MLS 702  Daughters of the South

The Southern Lady remains one of the most prominent icons of the American South.  Yet Southern women, past and present, have always defied such simplistic categorization.  This course begins by examining the construction of the Southern Lady ideal.  Where did it come from?  Is it a vestige of the Old South or a Hollywood creation?  We will then explore the origins of other stereotypes about Southern women as well.  Southern women, white, black, Native American, or immigrant, have always devoted themselves to families and work, to struggling and surviving.  Their contributions to the South have been enormous, if all too frequently overlooked.  We will consider how a variety of Southern women made sense of themselves and their world in the midst of great social and political change over the past two centuries.  Using novels, autobiographies, history and film, our goal will be to understand the complex and transforming nature of Southern womanhood.

MLS 703  Seeing Us as Others See Us: The U.S. and U.K. Compared

What are the United Kingdom’s attitudes to the United States?  Can the U.K. continue to have a “special relationship” with the U.S.A.?  This course will examine the similarities and differences that help define the two great western democracies, and use that comparison to throw light on the nature of the contemporary United States and on contemporary overseas reactions to it.  It will examine the history and changing relationship of the U.K. and U.S. over time.  “U.S. exceptionalism” and “ the peculiarities of the English” will be explored.  We will discuss whether the U.K.’s experience of Empire and Decline foreshadows the U.S.’s own.  The course will draw parallels and lessons from the comparison of class systems, gender patterns and immigration; and it will examine the nature of shared political projects (from Reagan-Thatcher to Clinton-Blair). 

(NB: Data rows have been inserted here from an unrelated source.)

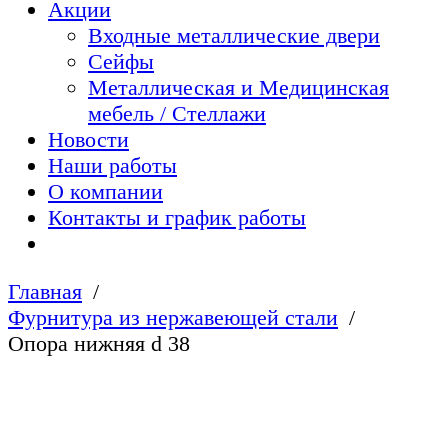
Акции
Входные металлические двери
Сейфы
Металлическая и Медицинская
мебель / Стеллажи
Новости
Наши работы
О компании
Контакты и график работы
Главная
Фурнитура из нержавеющей стали
Опора нижняя d 38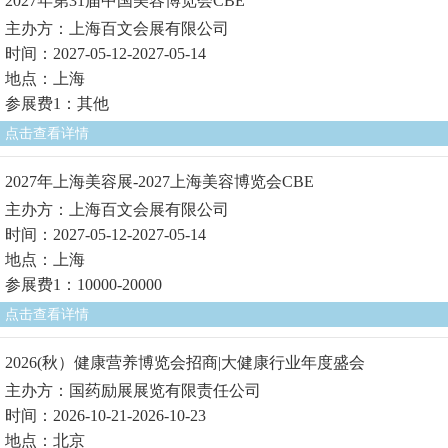
2027年第31届中国美容博览会CBE
主办方：上海百文会展有限公司
时间：2027-05-12-2027-05-14
地点：上海
参展费1：其他
点击查看详情
2027年上海美容展-2027上海美容博览会CBE
主办方：上海百文会展有限公司
时间：2027-05-12-2027-05-14
地点：上海
参展费1：10000-20000
点击查看详情
2026(秋）健康营养博览会招商|大健康行业年度盛会
主办方：国药励展展览有限责任公司
时间：2026-10-21-2026-10-23
地点：北京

MLS 704  Science, Values and Culture

This is a course designed to allow non-scientists to better understand the impact of science on society and of society on the scientific process.  In this course we will examine what distinguishes science from other ways of knowing, what is or is not science, who are the great scientists, and what made their discoveries great.  We will also look at the relationship between science and religion,  the differences between scientific creativity and other forms of creativity or imagination, the future of science, and what scientists really do and how they do it. Finally, we will discuss the ethical issues surrounding some of the important scientific controversies of today, including cloning, stem cell research, gene therapy and genetic engineering. Readings will include The Unnatural Nature of Science by Louis Wolpert, Ingenious Pursuits:Building the Scientific Revolution by Lisa Jardine and Unweaving the Rainbow: Science, Delusion and the Appetite for Wonder by Richard Dawkins.

MLS 728  Prose Fiction Workshop

This workshop will take a self-conscious, practical, laboratory – or “hands on” approach to various techniques used in writing fiction.  Students will do weekly exercises in such things as narrative voice, dialogue and group conversations, various kinds of description, control of verb tenses, and flashbacks and forwards, and present them to the class for discussions, and the professor will edit the students’ work.  Radiant and diverse examples of published fiction will be assigned each week to illustrate and clarify the demands of the weekly exercise and to inculcate both ambition and humility.  While style, subject matter, and syntax are a writer’s individual choices – as long as we may criticize how well they work – the goal of the course is to help students to develop control, to build a repertoire, and to be ready and able when inspiration strikes.